Laura Cantrell
Just Like A Rose: The Anniversary Sessions
Propeller Sound Recordings
9 June 2023

Laura Cantrell‘s Just Like a Rose: The Anniversary Sessions was initially intended to mark the 20th anniversary of her 2000 debut album, Not The Tremblin’ Kind, but it was placed on the back burner due to the pandemic. Cantrell finally gets to wheel out the birthday cake with party guests like Steve Earle and Buddy Miller. Despite what the title may suggest, this isn’t a reworking of old material, save for a revisit of When The Roses Bloom Again, a Jeff Tweedy title track from her second album, here in company with Earle on vocals, Miller on twangy electric guitar and Uilleann pipes from Ivan Goff.

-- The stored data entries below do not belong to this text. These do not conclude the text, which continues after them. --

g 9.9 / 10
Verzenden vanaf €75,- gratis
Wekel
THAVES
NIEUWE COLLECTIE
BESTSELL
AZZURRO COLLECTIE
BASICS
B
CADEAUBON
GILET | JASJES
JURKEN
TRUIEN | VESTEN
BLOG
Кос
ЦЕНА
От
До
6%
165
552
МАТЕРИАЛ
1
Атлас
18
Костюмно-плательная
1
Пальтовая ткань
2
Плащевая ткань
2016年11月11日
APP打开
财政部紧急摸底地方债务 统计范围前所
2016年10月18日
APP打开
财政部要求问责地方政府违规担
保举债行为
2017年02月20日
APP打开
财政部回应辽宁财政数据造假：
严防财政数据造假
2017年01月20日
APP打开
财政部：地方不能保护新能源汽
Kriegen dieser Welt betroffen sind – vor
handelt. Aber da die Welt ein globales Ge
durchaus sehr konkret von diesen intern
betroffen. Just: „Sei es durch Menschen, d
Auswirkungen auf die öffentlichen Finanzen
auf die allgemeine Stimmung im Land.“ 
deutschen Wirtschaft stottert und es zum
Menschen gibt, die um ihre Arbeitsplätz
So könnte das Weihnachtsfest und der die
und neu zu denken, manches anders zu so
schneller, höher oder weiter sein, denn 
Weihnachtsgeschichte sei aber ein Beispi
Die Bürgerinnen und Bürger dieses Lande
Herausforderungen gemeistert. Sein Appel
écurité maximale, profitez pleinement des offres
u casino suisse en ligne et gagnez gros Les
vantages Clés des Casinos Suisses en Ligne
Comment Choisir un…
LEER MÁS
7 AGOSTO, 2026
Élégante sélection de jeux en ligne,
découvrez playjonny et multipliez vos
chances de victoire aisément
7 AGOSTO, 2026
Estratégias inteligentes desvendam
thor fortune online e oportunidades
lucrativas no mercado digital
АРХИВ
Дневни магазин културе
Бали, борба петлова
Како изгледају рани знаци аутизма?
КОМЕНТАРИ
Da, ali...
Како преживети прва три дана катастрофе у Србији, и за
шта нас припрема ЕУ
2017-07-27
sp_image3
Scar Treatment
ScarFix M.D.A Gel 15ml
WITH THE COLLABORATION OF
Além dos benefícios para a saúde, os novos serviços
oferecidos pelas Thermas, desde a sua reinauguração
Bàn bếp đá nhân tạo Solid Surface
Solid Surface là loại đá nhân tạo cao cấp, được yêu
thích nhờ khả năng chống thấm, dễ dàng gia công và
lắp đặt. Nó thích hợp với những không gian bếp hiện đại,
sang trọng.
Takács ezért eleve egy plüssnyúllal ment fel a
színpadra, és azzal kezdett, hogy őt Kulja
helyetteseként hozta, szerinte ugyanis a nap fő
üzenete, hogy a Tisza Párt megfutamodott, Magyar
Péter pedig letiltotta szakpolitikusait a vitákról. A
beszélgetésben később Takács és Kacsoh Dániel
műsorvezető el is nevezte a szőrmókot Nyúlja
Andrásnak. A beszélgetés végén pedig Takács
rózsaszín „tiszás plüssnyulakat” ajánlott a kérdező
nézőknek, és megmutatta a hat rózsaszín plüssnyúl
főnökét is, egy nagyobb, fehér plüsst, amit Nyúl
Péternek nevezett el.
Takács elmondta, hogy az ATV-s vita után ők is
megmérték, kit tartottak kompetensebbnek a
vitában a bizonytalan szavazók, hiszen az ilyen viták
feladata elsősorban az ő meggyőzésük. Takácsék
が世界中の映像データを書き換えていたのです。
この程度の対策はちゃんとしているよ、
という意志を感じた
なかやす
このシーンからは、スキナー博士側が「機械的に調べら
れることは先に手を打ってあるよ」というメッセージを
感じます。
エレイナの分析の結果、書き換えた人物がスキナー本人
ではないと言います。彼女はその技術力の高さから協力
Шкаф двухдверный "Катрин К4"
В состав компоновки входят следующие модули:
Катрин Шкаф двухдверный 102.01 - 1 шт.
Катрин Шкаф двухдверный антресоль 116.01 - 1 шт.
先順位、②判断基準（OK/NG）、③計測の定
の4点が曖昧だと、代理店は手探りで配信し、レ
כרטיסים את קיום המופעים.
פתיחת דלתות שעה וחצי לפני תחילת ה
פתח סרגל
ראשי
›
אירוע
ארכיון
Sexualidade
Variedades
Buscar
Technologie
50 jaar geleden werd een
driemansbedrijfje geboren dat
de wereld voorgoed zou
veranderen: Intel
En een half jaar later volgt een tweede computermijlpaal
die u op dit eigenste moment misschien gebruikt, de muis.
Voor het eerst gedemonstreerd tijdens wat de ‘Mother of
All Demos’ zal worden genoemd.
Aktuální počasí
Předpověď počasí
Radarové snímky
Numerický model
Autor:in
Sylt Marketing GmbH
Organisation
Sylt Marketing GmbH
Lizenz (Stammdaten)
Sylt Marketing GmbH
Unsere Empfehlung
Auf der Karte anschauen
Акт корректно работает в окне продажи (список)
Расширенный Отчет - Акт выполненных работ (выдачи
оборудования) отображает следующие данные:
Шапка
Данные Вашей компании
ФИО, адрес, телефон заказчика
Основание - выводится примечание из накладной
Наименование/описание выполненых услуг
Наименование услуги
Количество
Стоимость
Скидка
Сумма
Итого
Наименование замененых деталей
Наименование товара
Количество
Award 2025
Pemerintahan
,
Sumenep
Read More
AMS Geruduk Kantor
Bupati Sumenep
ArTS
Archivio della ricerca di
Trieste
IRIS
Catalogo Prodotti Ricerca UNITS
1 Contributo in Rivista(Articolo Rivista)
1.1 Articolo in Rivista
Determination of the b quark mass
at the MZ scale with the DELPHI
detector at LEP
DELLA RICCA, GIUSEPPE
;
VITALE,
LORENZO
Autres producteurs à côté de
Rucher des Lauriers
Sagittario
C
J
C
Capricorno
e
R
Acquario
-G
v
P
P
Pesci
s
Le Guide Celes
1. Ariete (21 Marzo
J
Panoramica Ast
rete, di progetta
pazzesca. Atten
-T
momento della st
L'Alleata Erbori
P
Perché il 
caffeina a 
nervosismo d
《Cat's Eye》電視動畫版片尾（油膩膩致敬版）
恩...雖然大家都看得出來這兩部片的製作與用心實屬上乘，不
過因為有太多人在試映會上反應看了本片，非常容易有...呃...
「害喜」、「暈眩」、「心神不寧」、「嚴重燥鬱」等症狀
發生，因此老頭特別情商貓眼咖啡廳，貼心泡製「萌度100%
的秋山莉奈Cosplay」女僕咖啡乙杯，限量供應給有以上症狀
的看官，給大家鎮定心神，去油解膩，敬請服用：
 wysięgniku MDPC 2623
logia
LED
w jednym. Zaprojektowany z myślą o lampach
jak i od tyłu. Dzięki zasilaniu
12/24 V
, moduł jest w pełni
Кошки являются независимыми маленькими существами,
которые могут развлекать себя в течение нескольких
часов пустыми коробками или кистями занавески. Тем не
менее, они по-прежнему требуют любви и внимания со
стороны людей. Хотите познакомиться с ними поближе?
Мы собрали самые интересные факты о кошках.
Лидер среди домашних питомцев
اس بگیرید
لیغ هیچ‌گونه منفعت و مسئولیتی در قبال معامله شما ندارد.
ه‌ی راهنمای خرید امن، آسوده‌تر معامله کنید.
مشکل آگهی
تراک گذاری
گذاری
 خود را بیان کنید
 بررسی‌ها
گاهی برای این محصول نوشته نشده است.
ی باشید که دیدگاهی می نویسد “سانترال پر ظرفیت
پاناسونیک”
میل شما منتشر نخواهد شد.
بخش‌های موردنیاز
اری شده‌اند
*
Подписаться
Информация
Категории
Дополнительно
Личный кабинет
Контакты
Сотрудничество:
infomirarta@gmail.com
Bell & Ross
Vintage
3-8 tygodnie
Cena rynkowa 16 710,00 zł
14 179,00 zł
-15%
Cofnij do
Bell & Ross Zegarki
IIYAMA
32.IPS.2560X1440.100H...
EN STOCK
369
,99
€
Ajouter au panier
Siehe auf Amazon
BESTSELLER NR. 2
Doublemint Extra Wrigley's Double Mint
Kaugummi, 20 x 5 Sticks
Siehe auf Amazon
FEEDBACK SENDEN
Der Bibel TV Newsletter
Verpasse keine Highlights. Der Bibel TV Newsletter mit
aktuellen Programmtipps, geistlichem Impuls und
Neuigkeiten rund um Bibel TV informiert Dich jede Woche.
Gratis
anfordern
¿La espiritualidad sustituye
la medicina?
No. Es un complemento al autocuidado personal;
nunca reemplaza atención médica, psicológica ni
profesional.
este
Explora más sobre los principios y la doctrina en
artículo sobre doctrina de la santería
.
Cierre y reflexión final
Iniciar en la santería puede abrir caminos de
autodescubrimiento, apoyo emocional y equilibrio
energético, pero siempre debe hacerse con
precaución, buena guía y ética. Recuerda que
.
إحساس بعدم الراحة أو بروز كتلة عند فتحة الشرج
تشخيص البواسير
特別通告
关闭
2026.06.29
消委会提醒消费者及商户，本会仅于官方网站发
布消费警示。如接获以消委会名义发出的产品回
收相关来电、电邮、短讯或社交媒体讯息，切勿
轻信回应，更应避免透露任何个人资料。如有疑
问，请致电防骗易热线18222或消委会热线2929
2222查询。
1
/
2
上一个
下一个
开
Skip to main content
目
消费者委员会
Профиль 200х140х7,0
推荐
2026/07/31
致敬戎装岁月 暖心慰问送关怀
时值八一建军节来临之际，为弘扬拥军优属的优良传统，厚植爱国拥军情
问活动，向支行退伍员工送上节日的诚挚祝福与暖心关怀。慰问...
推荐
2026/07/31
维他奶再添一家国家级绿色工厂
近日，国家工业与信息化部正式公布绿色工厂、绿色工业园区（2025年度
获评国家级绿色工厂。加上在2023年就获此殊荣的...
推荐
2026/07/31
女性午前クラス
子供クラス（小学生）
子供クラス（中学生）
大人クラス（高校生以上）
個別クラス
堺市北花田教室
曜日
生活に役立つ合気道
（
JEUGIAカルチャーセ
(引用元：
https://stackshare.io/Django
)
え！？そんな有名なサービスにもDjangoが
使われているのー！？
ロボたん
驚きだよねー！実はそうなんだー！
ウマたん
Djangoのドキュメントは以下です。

Cantrell kicks the party off with the lively organ-driven bounce of Push the Swing as she offers advice to a potential suitor (“I can’t be your confidante/I can’t be your long lost pal/If I’m not the one you want just tell me so right now/I can’t say that this won’t hurt/Who can say the wasp won’t sting?/But if I drag you through the dirt, darlin it didn’t mean a thing”), moving on to the steel-laced old school country of Bide My Time (the second co-write with Mark Winchester) which, produced by Don Fleming and David Mansfield, muses on the need to move on from hurt.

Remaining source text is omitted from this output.